A frown wrinkled his brow, but he let her go without further questioning. As her bird leapt up in the sky, the first rays of sunlight warmed Tessa's face, and a soothing exhilaration spread throughout her chest.

What would've taken a full day on horseback, her phoenix crossed in only two hours, which Tessa hardly felt. Lately, these timeless moments spent soaring through the clouds had become her only solace. Granted, the cold wind lashed her face and froze her feet and hands, plus a new mark would snake its way across her skin. Yet somehow, none of that mattered anymore.

As the phoenix began her descent through the morning mist, the barracks resolved down below – a rigid, fenced pattern of squared buildings and extensive training grounds. Tessa was pleased to see many canvas tents around the buildings, and that the extension for the stables was being used. Whoever Jaden had put in charge here had been busy.

She locked her gaze on the central headquarters to set her demon's course. A few moments later, she landed gracefully in the narrow space between the back of the building and the side wall of another. The dry yellow grass crunched under Tessa's boots as she leapt off. She let her demon withdraw, the prickling of a new mark troubling the side of her thigh. She looked up as a patrolling soldier noticed her.

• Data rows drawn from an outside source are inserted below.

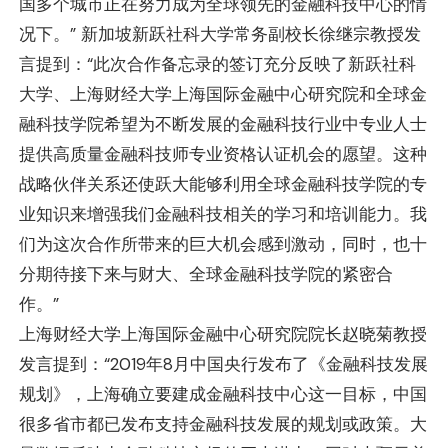
国多个城市正在努力成为全球领先的金融科技中心的情
况下。” 新加坡新跃社科大学常务副校长徐继宗教授发
言提到：“此次合作备忘录的签订充分反映了新跃社科
大学、上海财经大学上海国际金融中心研究院和全球金
融科技学院希望为不断发展的金融科技行业中专业人士
提供高质量金融科技师专业资格认证机会的愿望。这种
战略伙伴关系还使跃大能够利用全球金融科技学院的专
业知识来增强我们金融科技相关的学习和培训能力。我
们为这次合作所带来的巨大机会感到激动，同时，也十
分期待接下来与财大、全球金融科技学院的紧密合
作。”
上海财经大学上海国际金融中心研究院院长赵晓菊教授
发言提到：“2019年8月中国央行发布了《金融科技发展
规划》，上海确立要建成金融科技中心这一目标，中国
很多省市都已发布支持金融科技发展的规划或政策。大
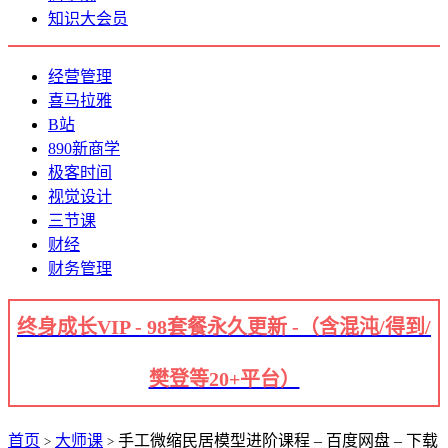
知识大会员
经营管理
喜马拉雅
B站
890新商学
极客时间
视觉设计
三节课
财经
财务管理
终身成长VIP - 98套餐永久更新 -（含混沌/得到/
樊登等20+平台）
首页
大师课
手工微缩民居模型进阶课程 – 百度网盘 – 下载
>
>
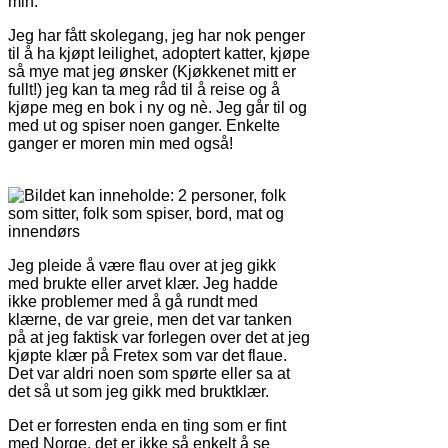
min.
Jeg har fått skolegang, jeg har nok penger
til å ha kjøpt leilighet, adoptert katter, kjøpe
så mye mat jeg ønsker (Kjøkkenet mitt er
fullt!) jeg kan ta meg råd til å reise og å
kjøpe meg en bok i ny og nè. Jeg går til og
med ut og spiser noen ganger. Enkelte
ganger er moren min med også!
Jeg pleide å være flau over at jeg gikk
med brukte eller arvet klær. Jeg hadde
ikke problemer med å gå rundt med
klærne, de var greie, men det var tanken
på at jeg faktisk var forlegen over det at jeg
kjøpte klær på Fretex som var det flaue.
Det var aldri noen som spørte eller sa at
det så ut som jeg gikk med bruktklær.
Det er forresten enda en ting som er fint
med Norge, det er ikke så enkelt å se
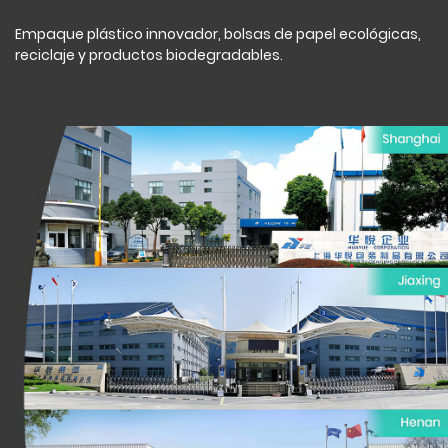
Empaque plástico innovador, bolsas de papel ecológicas,
reciclaje y productos biodegradables.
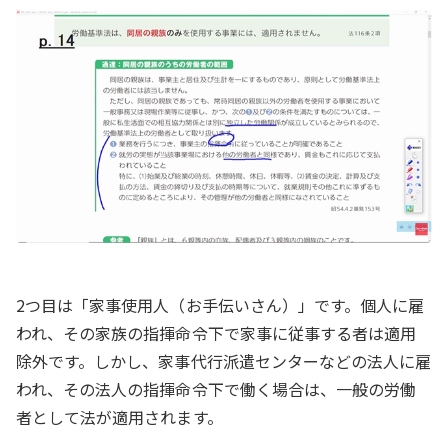
2つ目は「家事使用人（お手伝いさん）」です。個人に雇
われ、その家族の指揮命令下で家事に従事する者は適用
除外です。しかし、家事代行派遣センターなどの法人に雇
われ、その法人の指揮命令下で働く場合は、一般の労働
者として法が適用されます。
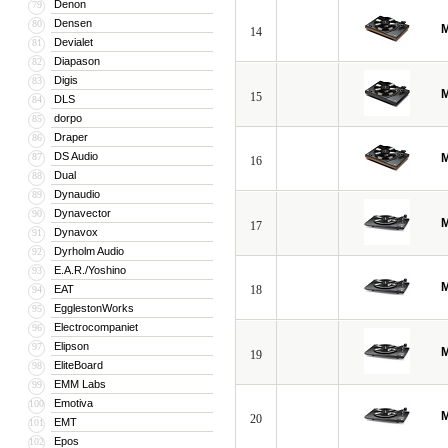
Denon
79
Densen
80
M
14
Devialet
81
Diapason
82
Digis
83
M
15
DLS
84
dorpo
85
Draper
86
DS Audio
87
M
16
Dual
88
Dynaudio
89
Dynavector
90
M
17
Dynavox
91
Dyrholm Audio
92
E.A.R./Yoshino
93
M
EAT
18
94
EgglestonWorks
95
Electrocompaniet
96
Elipson
97
M
19
EliteBoard
98
EMM Labs
99
Emotiva
100
M
20
EMT
101
Epos
102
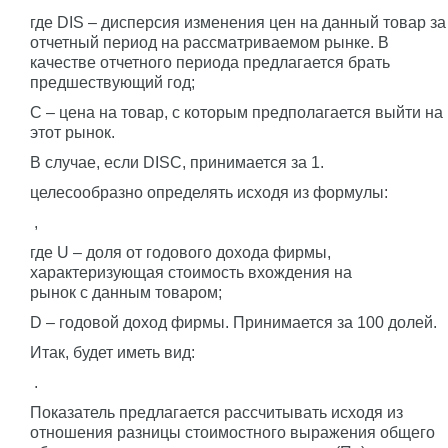
где DIS – дисперсия изменения цен на данный товар за
отчетный период на рассматриваемом рынке. В
качестве отчетного периода предлагается брать
предшествующий год;
С – цена на товар, с которым предполагается выйти на
этот рынок.
В случае, если DISС, принимается за 1.
целесообразно определять исходя из формулы:
,
где U – доля от годового дохода фирмы,
характеризующая стоимость вхождения на
рынок с данным товаром;
D – годовой доход фирмы. Принимается за 100 долей.
Итак, будет иметь вид:
.
Показатель предлагается рассчитывать исходя из
отношения разницы стоимостного выражения общего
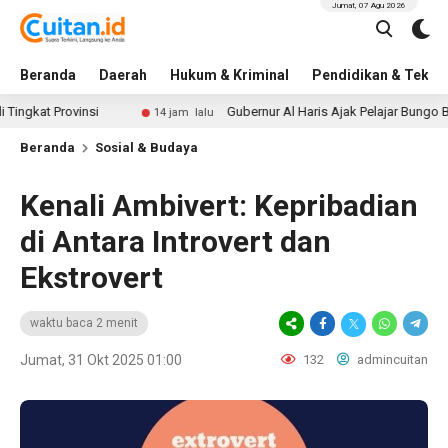
Jumat, 07 Agu 2026
Beranda
Daerah
Hukum & Kriminal
Pendidikan & Tekno
 Provinsi
Gubernur Al Haris Ajak Pelajar Bungo Benteng 
14 jam lalu
Beranda
Sosial & Budaya
Kenali Ambivert: Kepribadian
di Antara Introvert dan
Ekstrovert
waktu baca 2 menit
Jumat, 31 Okt 2025 01:00
132
admincuitan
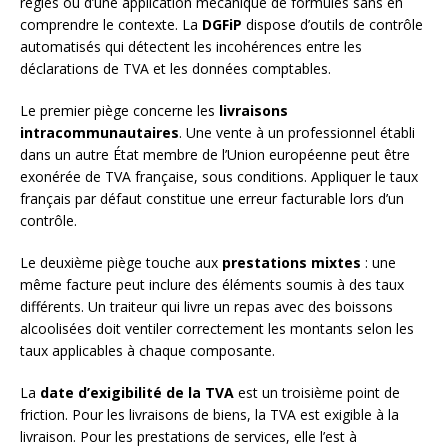
règles ou d’une application mécanique de formules sans en
comprendre le contexte. La
DGFiP
dispose d’outils de contrôle
automatisés qui détectent les incohérences entre les
déclarations de TVA et les données comptables.
Le premier piège concerne les
livraisons
intracommunautaires
. Une vente à un professionnel établi
dans un autre État membre de l’Union européenne peut être
exonérée de TVA française, sous conditions. Appliquer le taux
français par défaut constitue une erreur facturable lors d’un
contrôle.
Le deuxième piège touche aux
prestations mixtes
: une
même facture peut inclure des éléments soumis à des taux
différents. Un traiteur qui livre un repas avec des boissons
alcoolisées doit ventiler correctement les montants selon les
taux applicables à chaque composante.
La
date d’exigibilité de la TVA
est un troisième point de
friction. Pour les livraisons de biens, la TVA est exigible à la
livraison. Pour les prestations de services, elle l’est à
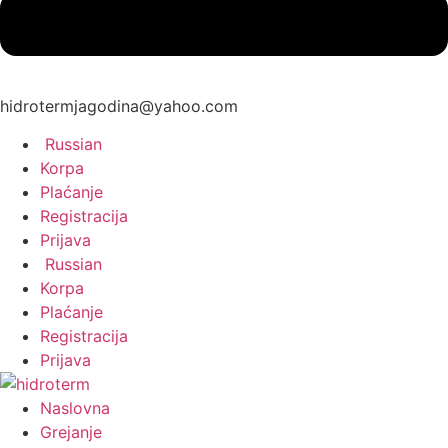
hidrotermjagodina@yahoo.com
Russian
Korpa
Plaćanje
Registracija
Prijava
Russian
Korpa
Plaćanje
Registracija
Prijava
Naslovna
Grejanje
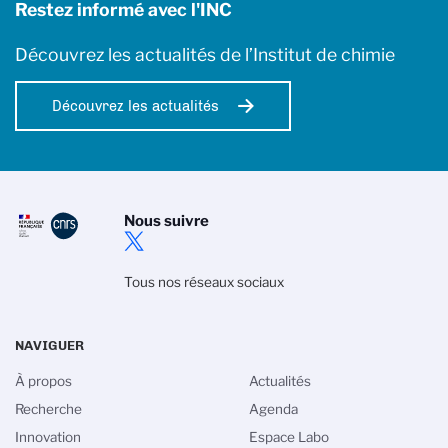
Restez informé avec l'INC
Découvrez les actualités de l’Institut de chimie
Découvrez les actualités
Nous suivre
Tous nos réseaux sociaux
NAVIGUER
À propos
Actualités
Recherche
Agenda
Innovation
Espace Labo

"Who are you? Take off that hood, show yourself!" The soldier seemed in her late twenties, with blonde hair cropped below the jawline and a tight-fitted black and gold uniform.

"I need to speak with the person currently in charge."

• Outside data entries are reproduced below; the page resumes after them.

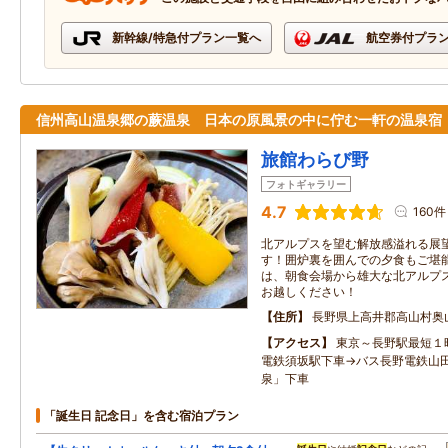
新幹線/特急付プラン一覧へ
航空券付プラ
信州高山温泉郷の蕨温泉 日本の原風景の中に佇む一軒の温泉宿
旅館わらび野
フォトギャラリー
4.7
160件
北アルプスを望む解放感溢れる展
す！囲炉裏を囲んでの夕食もご堪
は、朝食会場から雄大な北アルプ
お越しください！
住所
長野県上高井郡高山村奥
アクセス
東京～長野駅最短１
電鉄須坂駅下車→バス長野電鉄山
泉」下車
「誕生日 記念日」を含む宿泊プラン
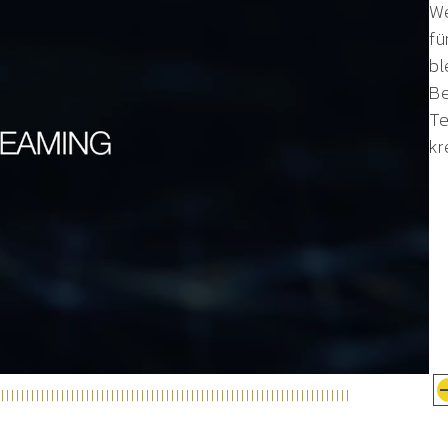
We
fü
bl
Be
Te
kr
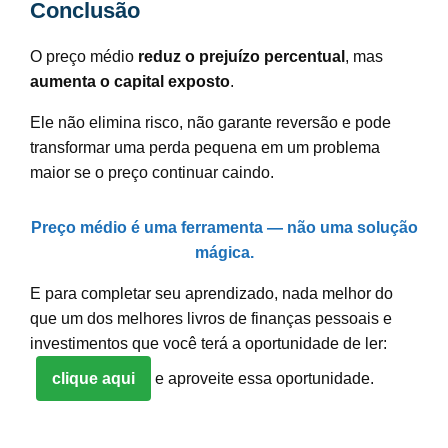
Conclusão
O preço médio
reduz o prejuízo percentual
, mas
aumenta o capital exposto
.
Ele não elimina risco, não garante reversão e pode
transformar uma perda pequena em um problema
maior se o preço continuar caindo.
Preço médio é uma ferramenta — não uma solução
mágica.
E para completar seu aprendizado, nada melhor do
que um dos melhores livros de finanças pessoais e
investimentos que você terá a oportunidade de ler:
clique aqui
e aproveite essa oportunidade.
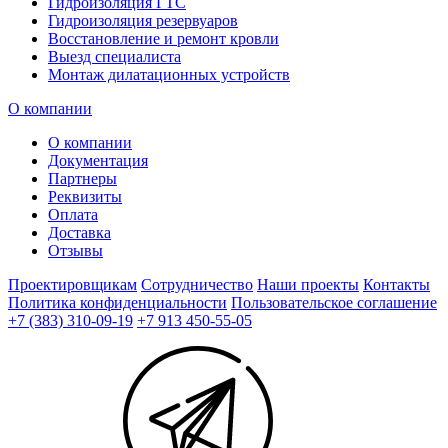
Гидроизоляция ГТС
Гидроизоляция резервуаров
Восстановление и ремонт кровли
Выезд специалиста
Монтаж дилатационных устройств
О компании
О компании
Документация
Партнеры
Реквизиты
Оплата
Доставка
Отзывы
Проектировщикам
Сотрудничество
Наши проекты
Контакты
Политика конфиденциальности
Пользовательское соглашение
+7 (383) 310-09-19
+7 913 450-55-05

The woman's sword hissed out of its scabbard, the tip pointed at Tessa. "Who are you? Don't make me ask again."

A thread of magic surging up and out of her fingers, Tessa yanked the sword from the soldier's grasp and made it traverse the air to her waiting hand. She spun the blade – a trick Tomas had once taught her – before planting its tip straight into the ground. As she glanced back up at the soldier, a sudden wind gust pushed back her hood and revealed Tessa's face.